No, I don't believe it does yet. Eric and Morrus (or any of the other moderators) are free to overrule me on this one, of course.

Here's why:

Reading that, is anyone saying, "Wow, i now have enough information that I don't want to buy the book"?  No, they're saying, "Cool! I want to buy this ASAP!"  And that's a good thing.

Should anyone offer to make the pdf available, however, that'll change awfully quickly.  You have to use good judgement on how much is appropriate.


----------



## Khan the Warlord (May 18, 2002)

Glad to see its closed now, but I hate the fact that Andy Collins had to be the one to inspire that it be done and now he's stated that WotC playtesting will be changed.

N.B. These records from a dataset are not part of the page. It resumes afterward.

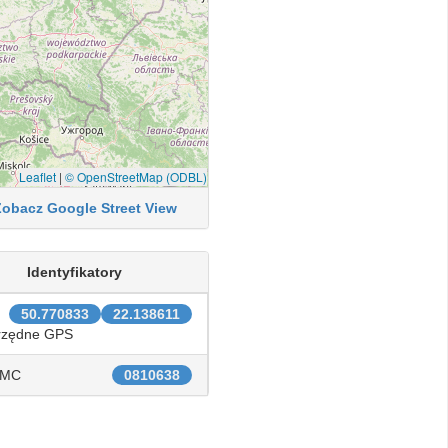
Leaflet
|
© OpenStreetMap (ODBL)
Zobacz Google Street View
Identyfikatory
50.770833
22.138611
rzędne GPS
IMC
0810638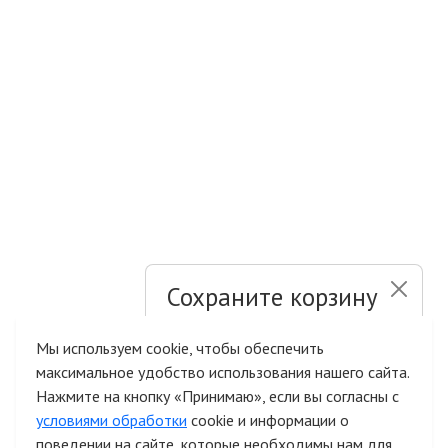
Сохраните корзину
и список желаний
Мы используем cookie, чтобы обеспечить
максимальное удобство использования нашего сайта.
Быстрая авторизация на сайте
Нажмите на кнопку «Принимаю», если вы согласны с
условиями обработки
cookie и информации о
поведении на сайте, которые необходимы нам для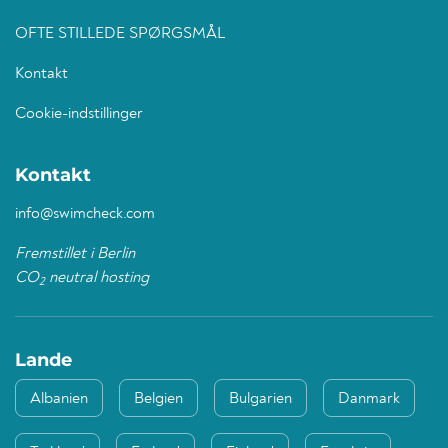
OFTE STILLEDE SPØRGSMÅL
Kontakt
Cookie-indstillinger
Kontakt
info@swimcheck.com
Fremstillet i Berlin
CO
neutral hosting
2
Lande
Albanien
Belgien
Bulgarien
Danmark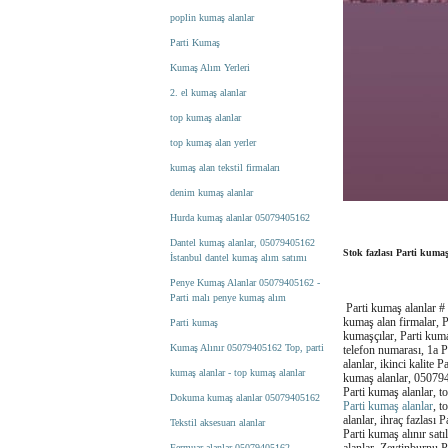
poplin kumaş alanlar
Parti Kumaş
Kumaş Alım Yerleri
2. el kumaş alanlar
top kumaş alanlar
top kumaş alan yerler
kumaş alan tekstil firmaları
denim kumaş alanlar
Hurda kumaş alanlar 05079405162
Dantel kumaş alanlar, 05079405162
Stok fazlası Parti kumaş
İstanbul dantel kumaş alım satımı
Penye Kumaş Alanlar 05079405162 -
Parti malı penye kumaş alım
Parti kumaş alanlar # 
kumaş alan firmalar, P
Parti kumaş
kumaşçılar, Parti kumaş
Kumaş Alınır 05079405162 Top, parti
telefon numarası, 1a P
alanlar, ikinci kalite 
kumaş alanlar - top kumaş alanlar
kumaş alanlar, 050794
Parti kumaş alanlar, to
Dokuma kumaş alanlar 05079405162
Parti kumaş alanlar
, t
alanlar, ihraç fazlası
Tekstil aksesuarı alanlar
Parti kumaş alınır sat
Fermuar alanlar 05079405162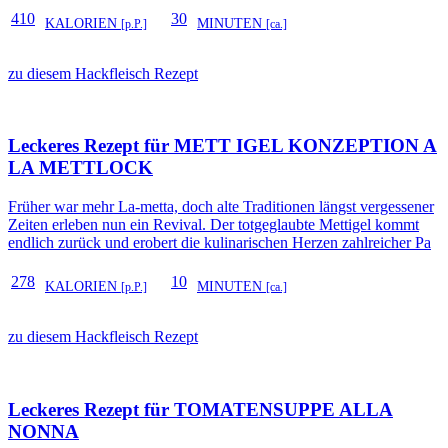
410
30
KALORIEN
MINUTEN
[p.P.]
[ca.]
zu diesem Hackfleisch Rezept
Leckeres Rezept für
METT IGEL KONZEPTION A
LA METTLOCK
Früher war mehr La-metta, doch alte Traditionen längst vergessener
Zeiten erleben nun ein Revival. Der totgeglaubte Mettigel kommt
endlich zurück und erobert die kulinarischen Herzen zahlreicher Pa
278
10
KALORIEN
MINUTEN
[p.P.]
[ca.]
zu diesem Hackfleisch Rezept
Leckeres Rezept für
TOMATENSUPPE ALLA
NONNA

/me just walks away, hating being right as usual


----------



## xmanii (May 18, 2002)

Khan the Warlord said:
			
		

> *Glad to see its closed now, but I hate the fact that Andy Collins had to be the one to inspire that it be done and now he's stated that WotC playtesting will be changed.*




Got a link for that?


----------



## Darkness (May 18, 2002)

xmanii said:
			
		

> *
> 
> Got a link for that? *



Hmm... Maybe he's referring to the following:



> _Originally posted by Andy_Collins on Malik Doom's thread_
> *In case it's not clear, this activity represents an awfully good way to ensure that external playtesting ENDS. It's a privilege, not a right, and people like "Malik Doom"--and, frankly, everyone encouraging such efforts--are busy putting nails in the coffin.*


----------